Целуя влажные власы ея, вспухая в гнилостном ея дыханьи, я мнил, что сладкий голос Джесси наполняет меня.
– Дымчато, как в Небесах, дражайший мой. – Я вновь поднялся и втолкнулся. До слуха моего донесся чпок раскрывающейся плоти и еложенье чего-то во мне, а также укус множества острых зубов и выплеск паучьей крови.
– Вот! – вскричал я, примостивши уютно голову в неуклюжие волоски. – Ты потеряла девственность, дура.
Чорная Вдова сим была убеждена, и я, уложивши ея, возлег на нея сам и лежал сверху долго, дозволивши ногам ея перколировать мне по спине. Мнилось, будто практика сие милая. Я взял то, что принимал за уста ея, проскользнул языком своим в путанице толстых волосков. Возлюбленная моя лизала кончик моего языка касаньем, что никогда и не было нежней, затем ввела мне в рот сосок, твердый, аки коралл.
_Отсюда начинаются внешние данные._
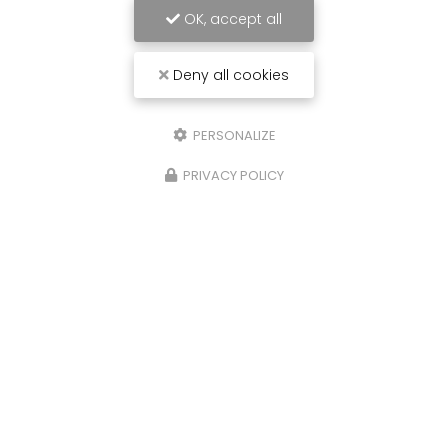
OK, accept all
Deny all cookies
PERSONALIZE
PRIVACY POLICY
Carrossier peintre à Saint-Paul
31 avenue du Grand Piton- Cambaie
97460 SAINT PAUL
06 92 17 05 87
Lundi au vendredi :
7h30 - 12h / 13h30 - 16h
Лицо Силвии Плат, в кое глядел я пристально, обрамленное привольными светлыми кудрями, было полным триумфом, и мы с нею играли в тыры-пыры, покуда из тела моего не закапал débauche. Покуда пасся я на животе вдовы, рука моя нащупала ея анус, и вот уж мои персты молнию вжикнули ей туда, а там уж открылося чарам моих мольб с готовностию.
Сильно мохнатые ноги вернули любезность – я чуял, как они, толстые и чувственные, выпускают мириады паучат, наводившихся в меня, и принимаются мять и месить мои белые ягодицы. В чем в чем, а уж в искусстве любови она была докою. Характерный каскад моей прически расцвел оттенком белладонны, такое ж порожденье зла, как Дом Непотребств в Проулке Плевак, отчего тело мое вынуждено было окостенеть и ожить встречь похоти.
Она немного постонала и произнесла иным голосом:
– Стало быть, так, что ли?
Волосы ея пали мне на лицо, как естьлиб Кровавые еврейские пауки сновали меня, однакоже не было во мне сил отодвинуть главу свою в сторону. Резкий запах серы взобрался мне в ноздри, словно подогретый уксус. Прогонистые клыки, огромные крюки кости, истекающие пеонами славы и златою живицею из земного корня неумеренно хмурились надо мною.
– Как скажете, мадам.
Какую часть сей огромной паучихи ласкал я столь интимно, кто мог сказать? В menage a trois между Силвиею Плат и Джесси Мэттьюз я был под рукою для примерки. Имел ли какой муж когда подобный опыт таких любовей… или же лишь я – человек, ставший примечательным его же собственными порывами и похотьми?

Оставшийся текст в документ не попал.